Though it succeeds in assessing proficiency to some degree, it indirectly results in a high-stakes testing scenario. If students don’t receive higher scores in the spring, it seems as if teachers didn’t do the job of helping them progress throughout the year. As a result, both sides end up pitted against each other: teachers want students to do poorly on the fall exam in order to show a false measure of improvement on the spring exam, and students, acting in the interest of a grade that teachers must count, aim to do well, in spite of what this means for the teacher. Isn’t this contrary to the ideals of education? Should teachers want students to perform poorly on this exam so they can show progress later? Should students have to feel guilty for setting their teachers up for failure by performing too well in the fall and not showing enough progress in the spring?
To make matters worse, this ELA assessment is not likely to be the only new “local” assessment; since the new teacher evaluations demand scores tied to all teachers, the DOE must make far more exams. The assumption that a few exams could offer comprehensive insight on teachers is false, and to have students take them wastes time that could be spent learning about something to a greater effect. Along with that, now English teachers are tasked with the burden of scoring dozens of assessments on their own time, a sure sign of gratitude to those who already juggle lesson planning and essay grading outside of class.

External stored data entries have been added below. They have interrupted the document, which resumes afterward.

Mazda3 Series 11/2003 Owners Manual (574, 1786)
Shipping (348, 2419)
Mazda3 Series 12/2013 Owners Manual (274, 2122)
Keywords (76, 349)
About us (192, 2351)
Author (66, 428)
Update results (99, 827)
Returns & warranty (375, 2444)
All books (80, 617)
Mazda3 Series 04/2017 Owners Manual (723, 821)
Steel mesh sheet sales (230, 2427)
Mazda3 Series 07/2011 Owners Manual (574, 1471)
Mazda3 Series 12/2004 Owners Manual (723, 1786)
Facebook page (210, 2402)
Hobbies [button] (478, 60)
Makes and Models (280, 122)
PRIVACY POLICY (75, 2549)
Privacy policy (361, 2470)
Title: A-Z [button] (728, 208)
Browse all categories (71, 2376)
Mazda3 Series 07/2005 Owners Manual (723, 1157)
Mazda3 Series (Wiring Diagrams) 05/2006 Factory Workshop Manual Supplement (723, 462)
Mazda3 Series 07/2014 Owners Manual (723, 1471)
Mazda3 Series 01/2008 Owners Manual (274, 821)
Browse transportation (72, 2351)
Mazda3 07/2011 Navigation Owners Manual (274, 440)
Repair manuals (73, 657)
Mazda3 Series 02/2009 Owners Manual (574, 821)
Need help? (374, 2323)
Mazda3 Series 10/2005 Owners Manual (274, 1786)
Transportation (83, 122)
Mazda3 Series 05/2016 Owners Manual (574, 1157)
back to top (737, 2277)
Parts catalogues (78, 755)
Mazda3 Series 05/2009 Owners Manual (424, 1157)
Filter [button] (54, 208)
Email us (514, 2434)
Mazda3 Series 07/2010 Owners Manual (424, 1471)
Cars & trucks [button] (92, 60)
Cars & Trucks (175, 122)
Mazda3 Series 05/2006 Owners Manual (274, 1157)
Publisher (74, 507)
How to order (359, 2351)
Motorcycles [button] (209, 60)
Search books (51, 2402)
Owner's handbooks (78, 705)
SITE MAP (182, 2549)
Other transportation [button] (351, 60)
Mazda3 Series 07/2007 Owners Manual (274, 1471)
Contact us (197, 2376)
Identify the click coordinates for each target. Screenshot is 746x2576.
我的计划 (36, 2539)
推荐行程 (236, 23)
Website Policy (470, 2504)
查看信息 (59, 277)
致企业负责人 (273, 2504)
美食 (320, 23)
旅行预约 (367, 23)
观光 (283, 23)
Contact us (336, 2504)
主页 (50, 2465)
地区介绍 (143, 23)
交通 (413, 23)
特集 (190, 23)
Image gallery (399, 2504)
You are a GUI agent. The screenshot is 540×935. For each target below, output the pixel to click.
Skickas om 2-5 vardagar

The ELA assessment further indicates that the DOE doubts the validity of its own Regents exams. It seems as if the English Regents, and all other Regents for that matter, aren’t to be trusted as adequate assessors of students’ skills or teachers’ competence. The Regents is meant to assess that students have met the requirements for a high school education in English; isn’t that one exam enough? It’s certainly long enough.
With gaping holes in the logic of having students take this test, one would at least expect the Townsend Harris administration to explain the situation in its entirety. In a letter emailed to students on October 3, we were only told that the reasoning behind the test is to measure student progress (which all tests, presumably, aim to do). With no additional details on the “why” of this exam, the letter goes on to reassure us that we need not worry, since “our students will perform exceptionally well.”
The letter failed to detail the implications of this test for THHS faculty. Likely, the administration could not fully inform us about the nature of this test for fear of appearing to coach us for it in any way, but therein lies the problem. Everyone wants transparency, but the system itself is shady.
Assessments like this one can, at best, only assess a few factors—namely, the ability to pass a test by learning the nuances of how questions are asked, rather than learning the actual content. Though we can’t fully rid the system of standardized testing, its emphasis should be minimized as much as possible.
Above all, the firsthand responsibility of student assessment should be entrusted to teachers, and teacher competence should be evaluated on more holistic factors: how receptive students are to the teacher’s lessons in the classroom, and how well students can convey their understanding of a topic through real-world applications. One may say such aspects are too time-consuming and costly to measure, but at this point, with the amount of money and time spent creating, administering, and grading these tests, that argument is no longer valid.